Yahoo Finance tries to reboot with a platform publishing model

Can Yahoo Finance get its groove back? The once-dominant online finance publisher is leaning on fellow Yahoo property Tumblr to power a revamped contributor network that includes the musings of corporate honchos like Carl Icahn and Joe Mansueto.

Publisher platforms, where publishers open their sites to enable outsiders to contribute lightly edited or unedited content, are taking all kinds of forms these days. Yahoo Finance’s is a hands-off approach; taking advantage of Yahoo’s Tumblr acquisition, its bloggers will write directly to Tumblr, and their posts will simultaneously appear on Yahoo Finance, with little or no oversight or editing. They also won’t be paid, although Yahoo may look into some sort of compensation program down the road. As unpaid contributors, they also won’t be restricted from writing for other outlets.

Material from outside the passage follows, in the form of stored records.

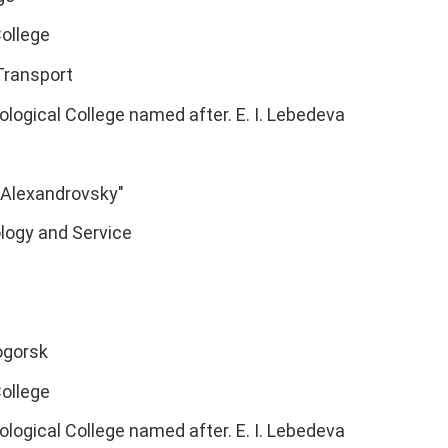
ollege
Transport
ological College named after. E. I. Lebedeva
"Alexandrovsky"
logy and Service
ogorsk
ollege
ological College named after. E. I. Lebedeva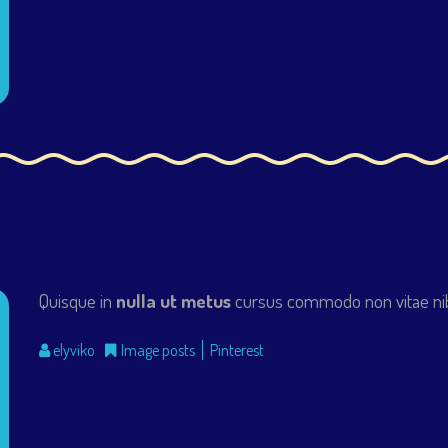
Quisque in
nulla ut metus
cursus commodo non vitae nib
elyviko
Image posts
Pinterest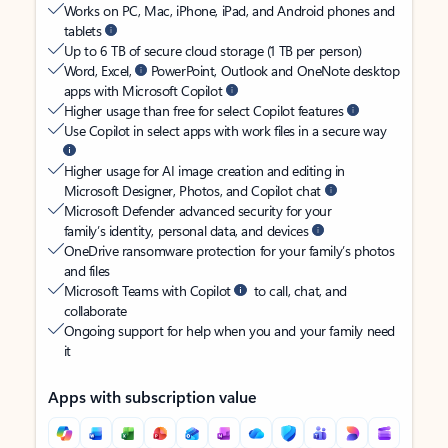
Works on PC, Mac, iPhone, iPad, and Android phones and
tablets
Up to 6 TB of secure cloud storage (1 TB per person)
Word, Excel,
PowerPoint, Outlook and OneNote desktop
apps with Microsoft Copilot
Higher usage than free for select Copilot features
Use Copilot in select apps with work files in a secure way
Higher usage for AI image creation and editing in
Microsoft Designer, Photos, and Copilot chat
Microsoft Defender advanced security for your
family’s identity, personal data, and devices
OneDrive ransomware protection for your family’s photos
and files
Microsoft Teams with Copilot
to call, chat, and
collaborate
Ongoing support for help when you and your family need
it
Apps with subscription value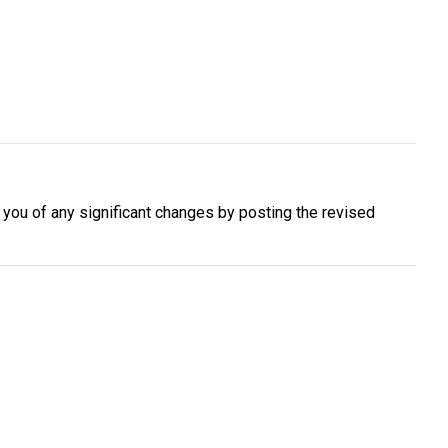
y you of any significant changes by posting the revised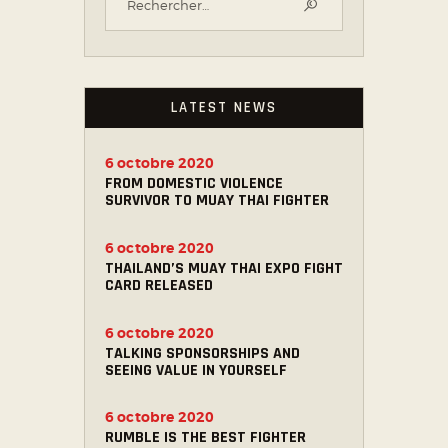
LATEST NEWS
6 octobre 2020
FROM DOMESTIC VIOLENCE
SURVIVOR TO MUAY THAI FIGHTER
6 octobre 2020
THAILAND’S MUAY THAI EXPO FIGHT
CARD RELEASED
6 octobre 2020
TALKING SPONSORSHIPS AND
SEEING VALUE IN YOURSELF
6 octobre 2020
RUMBLE IS THE BEST FIGHTER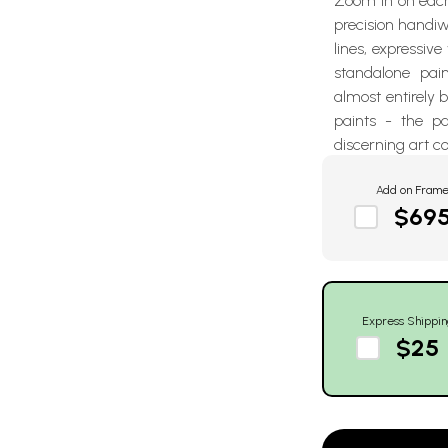
Zoom in on each
precision handiwo
lines, expressive
standalone pai
almost entirely
paints - the p
discerning art co
Add on Fram
$69
Express Shippin
$25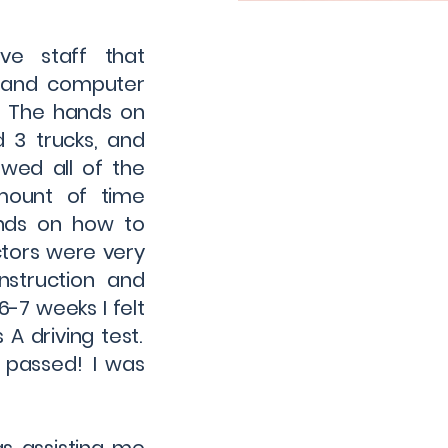
ve staff that
k and computer
. The hands on
d 3 trucks, and
owed all of the
amount of time
ands on how to
ctors were very
nstruction and
6-7 weeks I felt
A driving test.
d passed! I was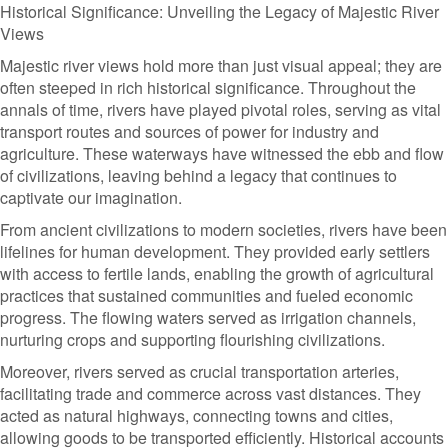
Historical Significance: Unveiling the Legacy of Majestic River
Views
Majestic river views hold more than just visual appeal; they are
often steeped in rich historical significance. Throughout the
annals of time, rivers have played pivotal roles, serving as vital
transport routes and sources of power for industry and
agriculture. These waterways have witnessed the ebb and flow
of civilizations, leaving behind a legacy that continues to
captivate our imagination.
From ancient civilizations to modern societies, rivers have been
lifelines for human development. They provided early settlers
with access to fertile lands, enabling the growth of agricultural
practices that sustained communities and fueled economic
progress. The flowing waters served as irrigation channels,
nurturing crops and supporting flourishing civilizations.
Moreover, rivers served as crucial transportation arteries,
facilitating trade and commerce across vast distances. They
acted as natural highways, connecting towns and cities,
allowing goods to be transported efficiently. Historical accounts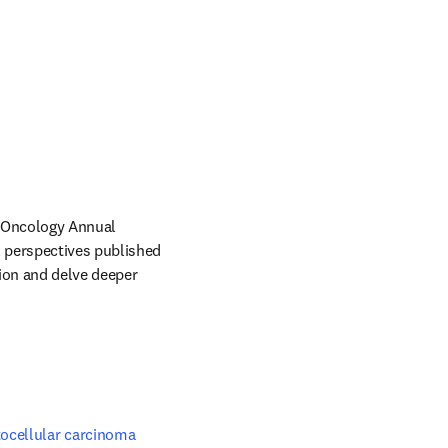
l Oncology Annual 
perspectives published 
tion and delve deeper 
ocellular carcinoma 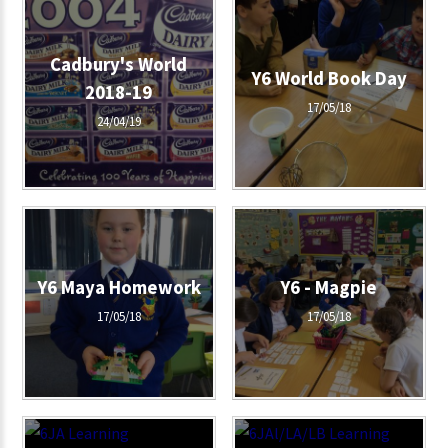
Cadbury's World
Y6 World Book Day
2018-19
17/05/18
24/04/19
Y6 Maya Homework
Y6 - Magpie
17/05/18
17/05/18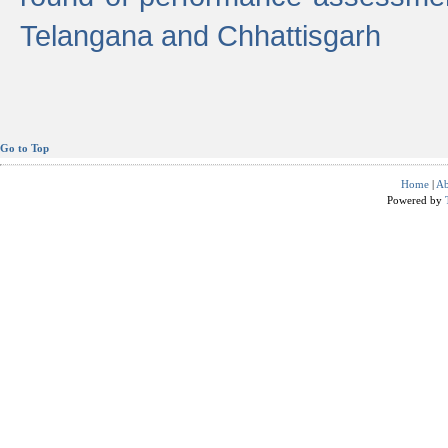
Telangana and Chhattisgarh
Go to Top
Home
|
Ab
Powered by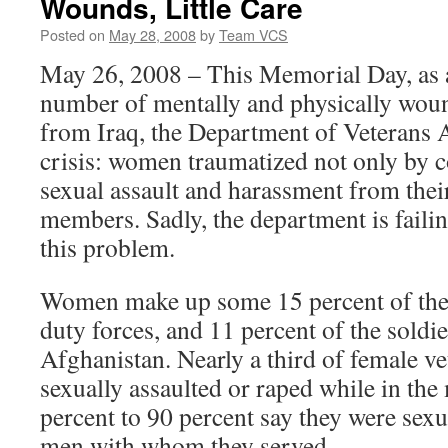
Wounds, Little Care
Posted on
May 28, 2008
by
Team VCS
May 26, 2008 – This Memorial Day, as a
number of mentally and physically woun
from Iraq, the Department of Veterans A
crisis: women traumatized not only by 
sexual assault and harassment from their
members. Sadly, the department is failin
this problem.
Women make up some 15 percent of the 
duty forces, and 11 percent of the soldie
Afghanistan. Nearly a third of female ve
sexually assaulted or raped while in the 
percent to 90 percent say they were sexu
men with whom they served.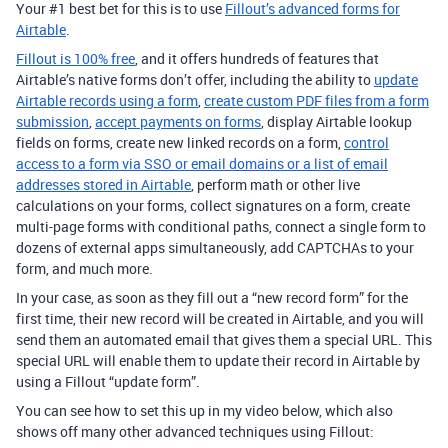
Your #1 best bet for this is to use
Fillout’s advanced forms for
Airtable
.
Fillout is 100% free
, and it offers hundreds of features that
Airtable’s native forms don’t offer, including the ability to
update
Airtable records using a form
,
create custom PDF files from a form
submission
,
accept payments on forms
, display Airtable lookup
fields on forms, create new linked records on a form,
control
access to a form via SSO or email domains or a list of email
addresses stored in Airtable
, perform math or other live
calculations on your forms, collect signatures on a form, create
multi-page forms with conditional paths, connect a single form to
dozens of external apps simultaneously, add CAPTCHAs to your
form, and much more.
In your case, as soon as they fill out a “new record form” for the
first time, their new record will be created in Airtable, and you will
send them an automated email that gives them a special URL. This
special URL will enable them to update their record in Airtable by
using a Fillout “update form”.
You can see how to set this up in my video below, which also
shows off many other advanced techniques using Fillout: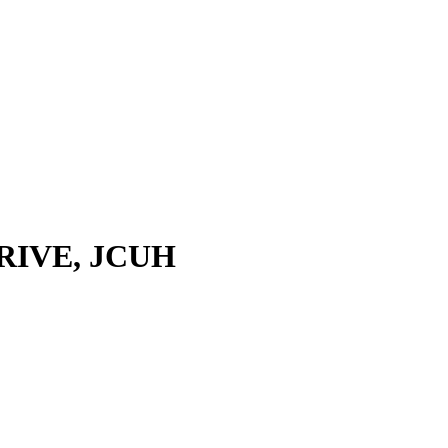
STRIVE, JCUH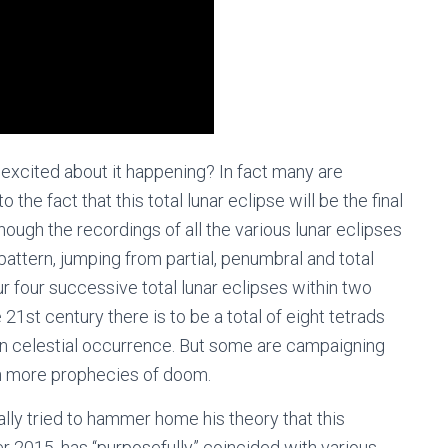
 excited about it happening? In fact many are
the fact that this total lunar eclipse will be the final
 though the recordings of all the various lunar eclipses
pattern, jumping from partial, penumbral and total
r four successive total lunar eclipses within two
e 21st century there is to be a total of eight tetrads
n celestial occurrence. But some are campaigning
th more prophecies of doom.
lly tried to hammer home his theory that this
er 2015, has “purposefully” coincided with various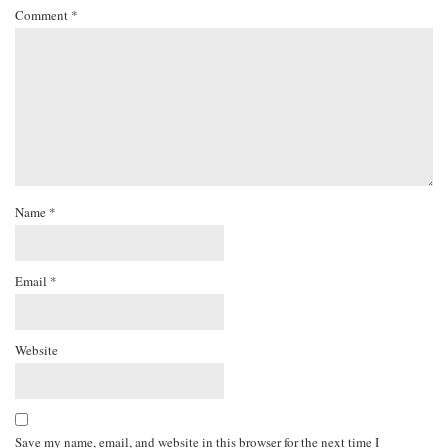
Comment
*
Name
*
Email
*
Website
Save my name, email, and website in this browser for the next time I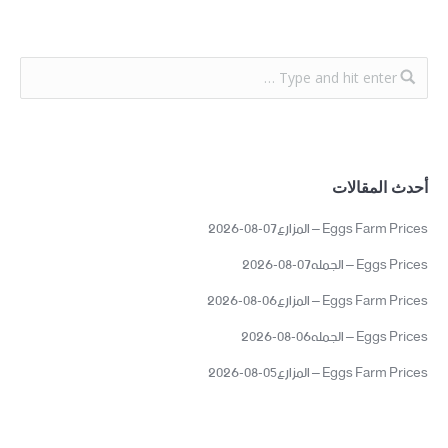
أحدث المقالات
Eggs Farm Prices – المزارع07-08-2026
Eggs Prices – الجمله07-08-2026
Eggs Farm Prices – المزارع06-08-2026
Eggs Prices – الجمله06-08-2026
Eggs Farm Prices – المزارع05-08-2026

It puts Yahoo in direct competition with other “platishers” like Forbes, The Huffington Post and LinkedIn for the management musings of bigwigs. There is no shortage of outlets for the rich and powerful to share their pearls of wisdom than ever before.

“This group knows more about markets than anybody,” said Yahoo Finance interactive editor Phil Pearlman. “In terms of us trying to play a traditional role, that is not really our aim. Instead of just taking people’s content and putting it on the site the way The Huffington Post does, we’re providing their own platform on Tumblr and giving them the tools to build their own platform. It’s their account, it’s their blog. We don’t go in there and change anything. And there’s a level of trust there that not every media company has.”

Yahoo hopes that trust will mean pieces like “Inverse ETF volume is not flashing Panic,” “Buy stocks when the markets gets corrects” and “How to Scare Yourself Stupid” bring in the traffic. Yahoo Finance is still the leader in personal finance sites, but monthly uniques have fallen 24 percent in the past year, per comScore.

yahoo finance chart

Beyond a traffic-growth ploy, enlisting big-name contributors may help Yahoo attract brand advertisers, who want to be associated with celebrity writers if not premium publishing brands, said Jason Kint, CEO of the Online Publishers Association.

“User-generated content or contributors are difficult to attract brand advertising unless there’s a celebrity,” he said. “They want to attach to high-quality brands.”

The move continues Yahoo’s long-term effort to fashion itself as a premium-content destination and shed its association with low-quality content. Yahoo bought Associated Content for $100 million in 2009, when its traffic was soaring on the backs of freelancers whom it paid $5 to $25 for contributed pieces plus performance bonuses. Then Google changed its algorithm in 2011 to weed out low-quality content, and traffic plunged. Yahoo rebranded Associated as Voices at the end of 2011, getting rid of 75,000 Associated Content stories, and tightened up its publishing guidelines. Apparently, given the decision to shut down Voices, that wasn’t enough.

Some traditional publishers might recoil at giving outsiders direct access to their site, particularly in the realm of finance and news. In the case of Yahoo Finance, the bloggers themselves could provide a check-and-balance on the quality, given they already have their own reputations to uphold.

In a note introducing the network, Pearlman stressed that the blogger roster would be grown “slowly and carefully.” As for risk, he said in an interview, that went along with the philosophy of giving bloggers their own platform. “I’m sure there’s going to be issues, I’m sure there’s going to be controversies. But we wholeheartedly embrace that. Let there be controversy. Let there be mistakes that are validated.”

The lack of oversight could be an issue for advertisers, who want to ensure their ads don’t appear near editorial content that contradicts their viewpoint, though, said Jeremy Tate, vp, group director, media at Digitas.

“The whole contributor model, it’s not unprecedented in the financial space,” he said. “The question always is, what are these people’s credentials? Do they reflect the editorial mission of the site? They bring a unique perspective, but is it at odds with the overall voice of Yahoo Finance or a point of view that a brand had on a topic?”